Abnormal basal ganglia outflow in Parkinson's disease identified with PET. Implications for higher cortical functions

AM Owen, J Doyon, A Dagher, A Sadikot and AC Evans
MRC Applied Psychology Unit, Cambridge, UK.

In this study we examined the effects of striatal dopamine depletion on cortical and subcortical blood flow changes during two tasks known to involve frontostriatal circuitry.
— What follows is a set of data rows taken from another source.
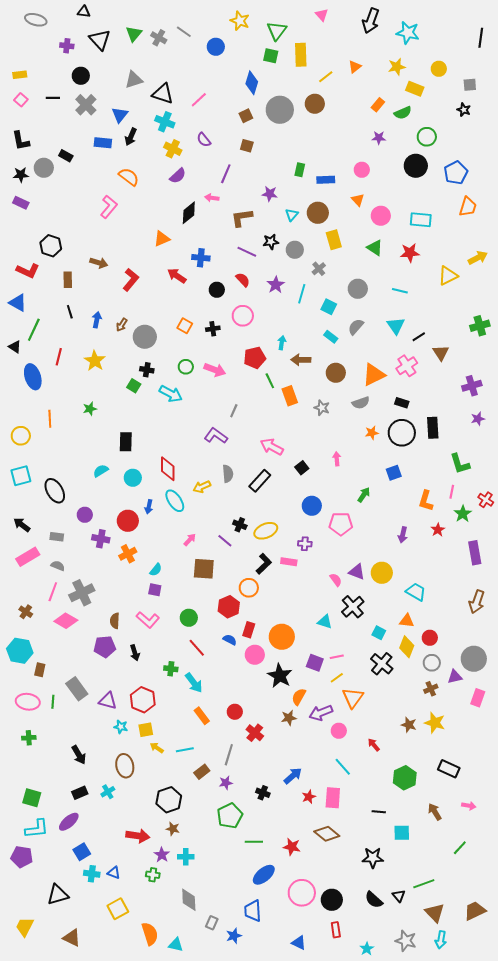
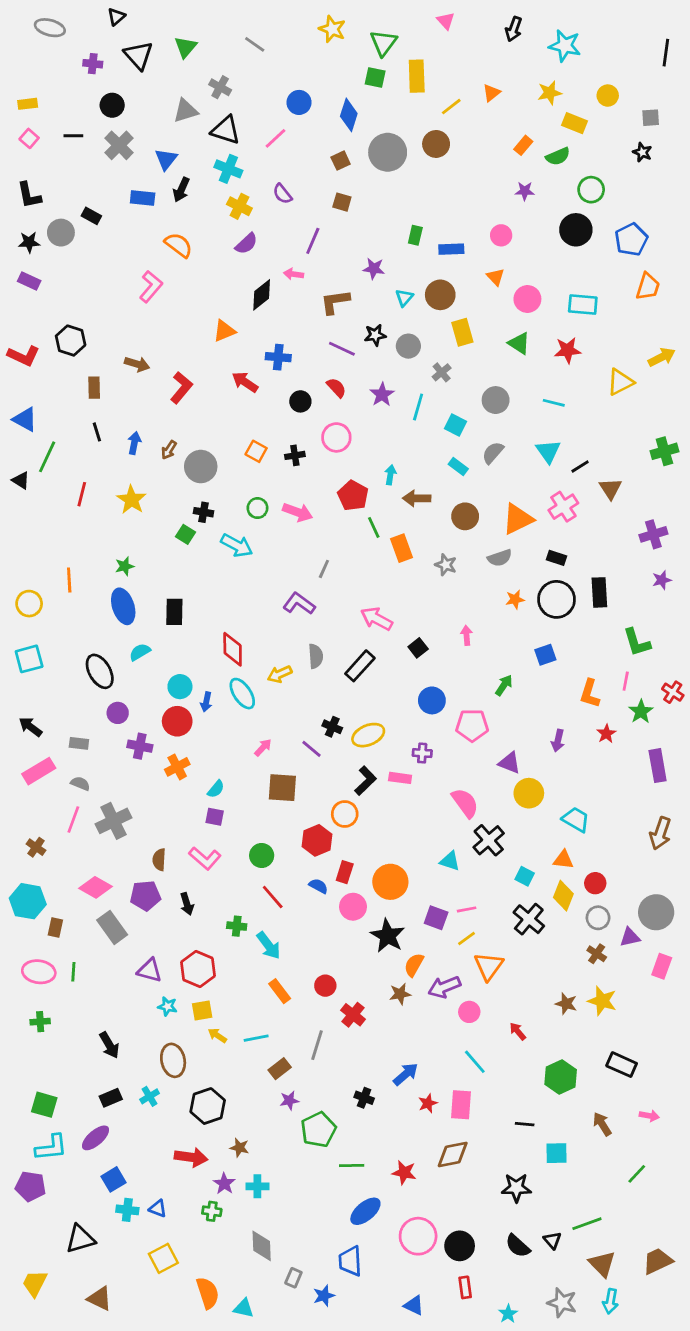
black triangle: (84, 12) -> (116, 17), turned -48
black arrow: (371, 21) -> (514, 29), size x0.7
gray cross: (159, 38) -> (220, 87), moved
blue circle: (216, 47) -> (299, 102), moved
red L-shape: (28, 271) -> (24, 356), moved
red pentagon: (255, 358) -> (353, 496), turned -30
blue ellipse: (33, 377) -> (123, 606), moved
cyan circle: (133, 478) -> (180, 687), moved
black ellipse: (55, 491) -> (100, 671), moved
purple triangle: (357, 572) -> (509, 763), moved
pink semicircle: (336, 580) -> (465, 803), size x1.6
pink diamond: (66, 621) -> (96, 887), moved
gray rectangle: (77, 689) -> (112, 927), moved
brown cross: (431, 689) -> (597, 954), turned -32
purple star: (226, 783) -> (289, 1101), moved
black hexagon: (169, 800) -> (208, 1106), moved
brown diamond: (327, 834) -> (453, 1155), turned -50

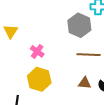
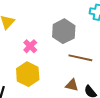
gray hexagon: (79, 25) -> (64, 31), moved

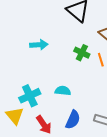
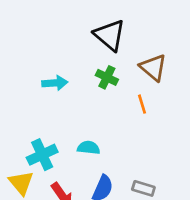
green cross: (82, 53) -> (107, 77), moved

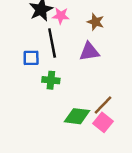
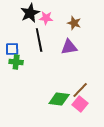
blue square: (31, 58) -> (12, 49), moved
green cross: (51, 80) -> (16, 62), moved

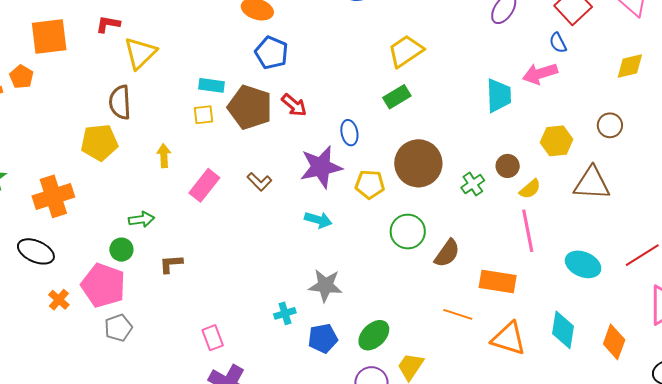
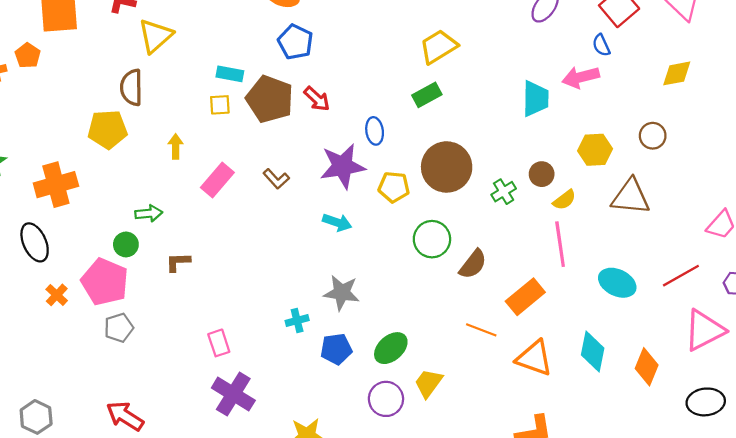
black ellipse: (36, 251) -> (35, 242), turned 39
orange rectangle: (498, 281) -> (525, 297), turned -51

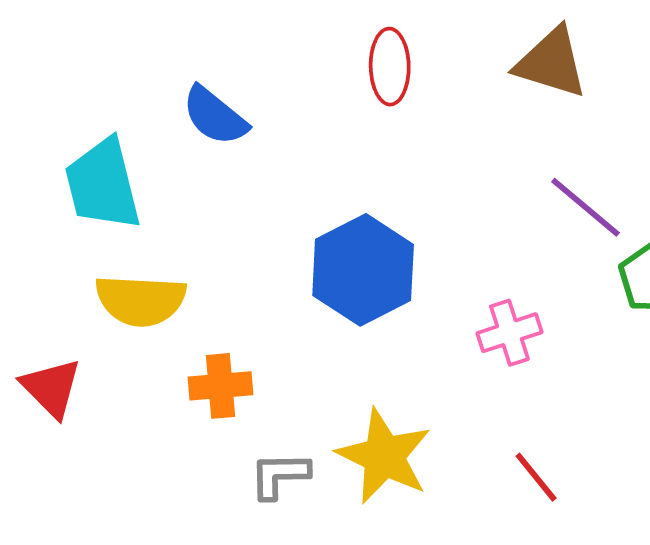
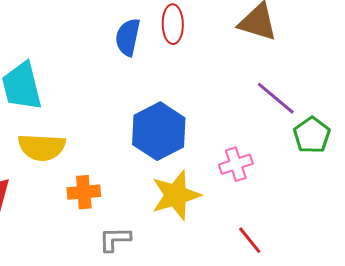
blue semicircle: (215, 116) -> (128, 37), moved, turned 63
yellow star: (384, 456) -> (176, 195), moved, turned 30

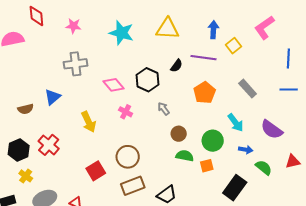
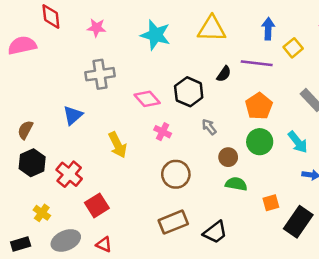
brown semicircle: (26, 109) -> (25, 130), moved, turned 133
green circle: (213, 141) -> (260, 142), moved
black hexagon: (19, 150) -> (32, 163), moved
brown circle: (128, 157) -> (176, 174), moved
orange square: (207, 166) -> (271, 203), moved
red square: (96, 171) -> (97, 205), moved

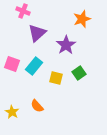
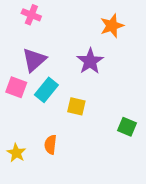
purple triangle: (37, 33) -> (34, 60), moved
green square: (79, 73) -> (127, 127), moved, turned -32
orange semicircle: (37, 106) -> (50, 145), turned 48

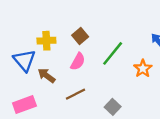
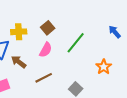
orange star: (143, 69) -> (104, 67), moved

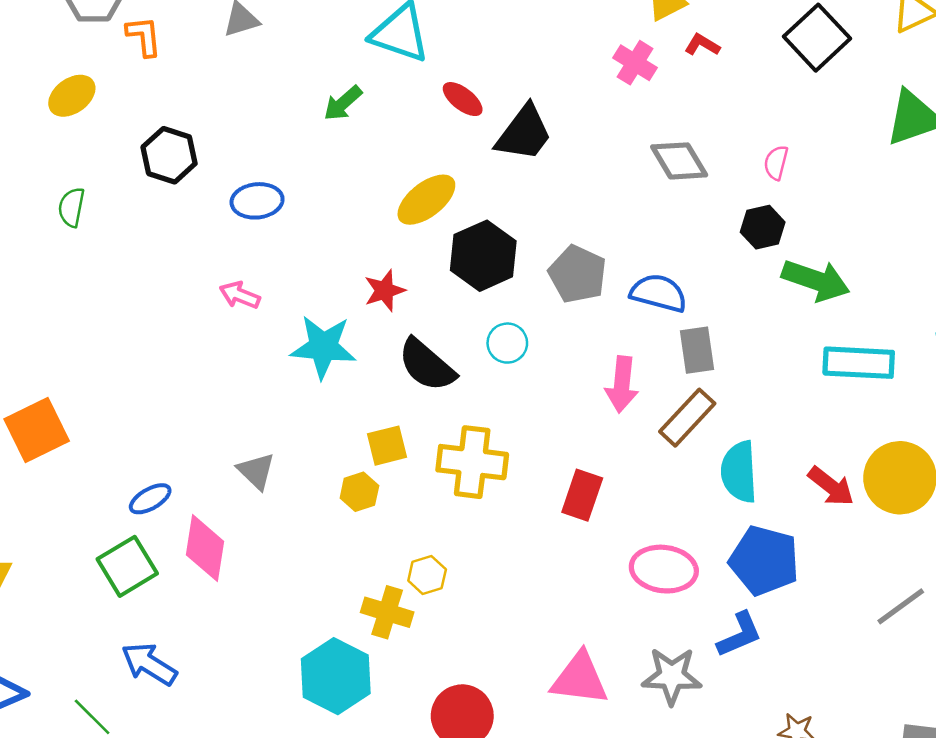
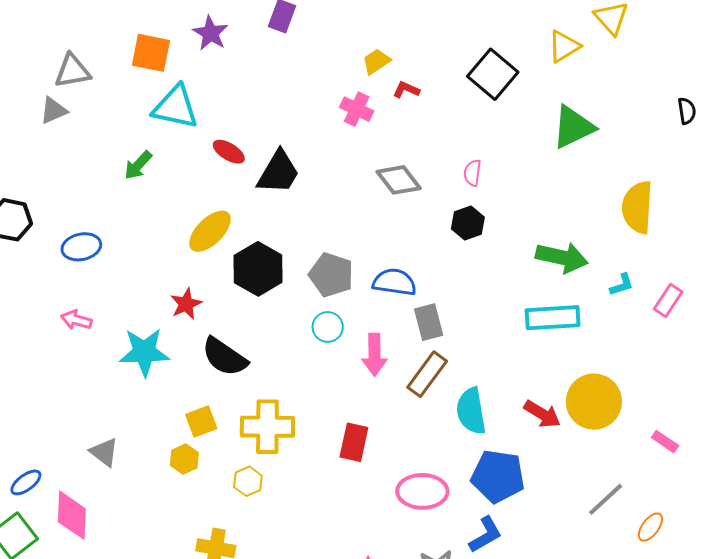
green arrow: (816, 280) -> (562, 257), moved
cyan circle: (507, 343) -> (328, 327), moved
yellow hexagon: (427, 575) -> (248, 481), moved

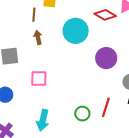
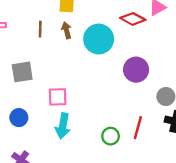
brown line: (34, 15) -> (40, 29), moved
brown arrow: (38, 37) -> (67, 30), moved
cyan arrow: (43, 120) -> (63, 126), moved

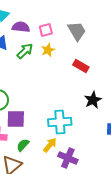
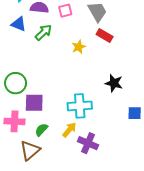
yellow star: (48, 50) -> (79, 47), moved
red rectangle: (81, 66) -> (105, 35), moved
black star: (93, 100) -> (114, 83), turned -30

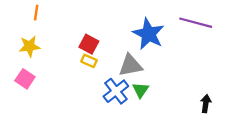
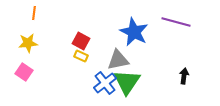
green triangle: (141, 90) -> (127, 82), size x1.8
black arrow: (206, 104) -> (184, 76), moved

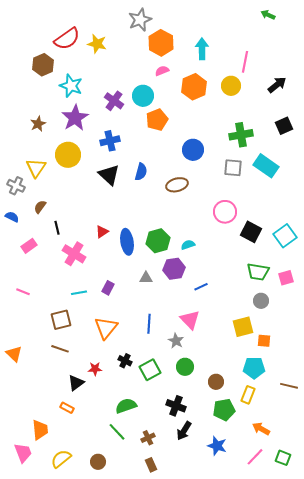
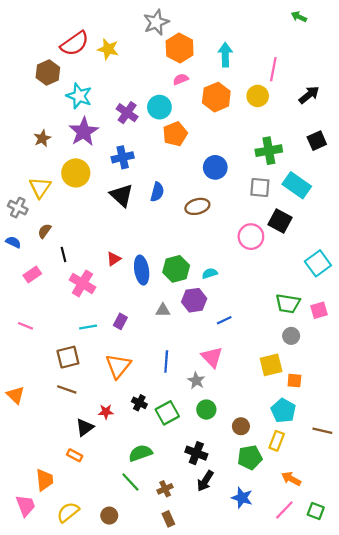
black square: (251, 232) -> (280, 221), moved
cyan pentagon: (254, 368) -> (283, 411), turned 30

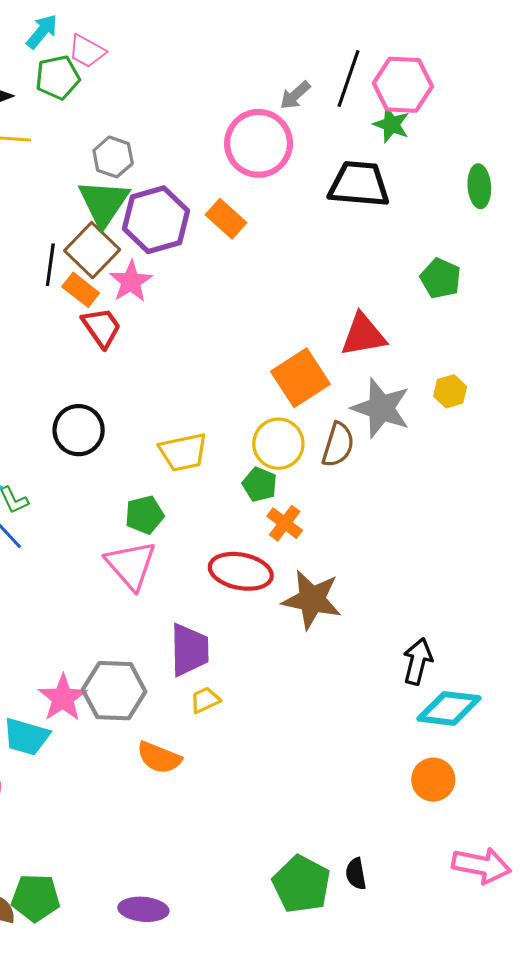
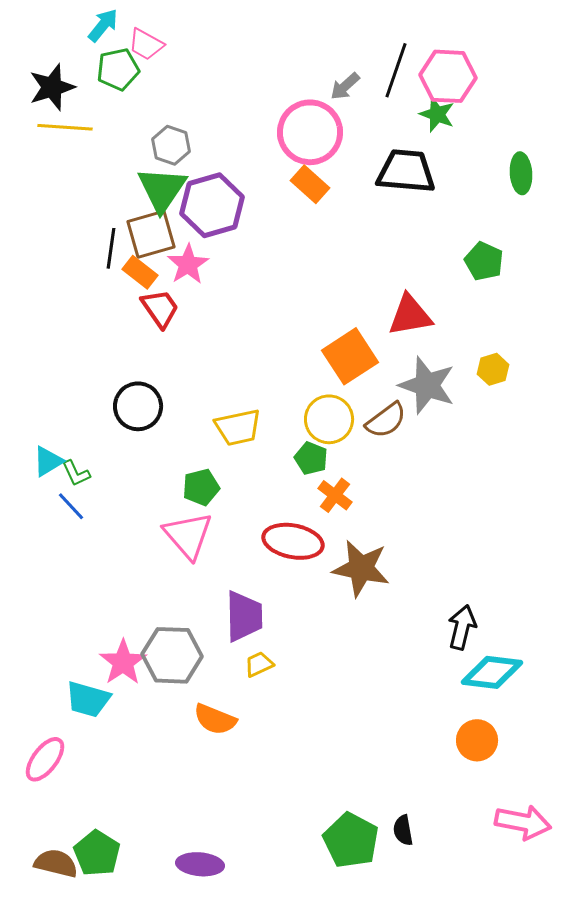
orange rectangle: (226, 219) -> (310, 184), moved
brown square: (92, 250) -> (151, 234), turned 30
brown semicircle: (338, 445) -> (386, 420), turned 36
green pentagon: (36, 898) -> (97, 853), turned 30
Regional cerebral blood flow was measured in six patients with moderate Parkinson's disease and in six age-matched control subjects while they performed easy and difficult versions of a modified Tower of London planning task and a mnemonic variant of this task that required short-term retention and reproduction of problem solutions, as well as a control condition that involved identical visual stimuli and motor responses. Relative to control conditions, the planning task was associated with an increase in cerebral blood flow centred on the internal segment of the right globus pallidus in the age-matched control subjects, and a decrease in the same region in the patients with Parkinson's disease. A similar inverse relationship between the task-specific blood flow change observed in the control group and that observed in the Parkinson's disease patients was not found in any other subcortical or cortical area examined, including regions of the dorsolateral frontal cortex known to be involved in this task. When blood flow in the spatial working memory task was examined, a similarly specific dissociation between the two groups of subjects was observed at similar coordinates in the right pallidum. We conclude that striatal dopamine depletion disrupts the normal pattern of basal ganglia outflow in Parkinson's disease and consequently, affects the expression of frontal-lobe functions by interrupting normal transmission of information through frontostriatal circuitry.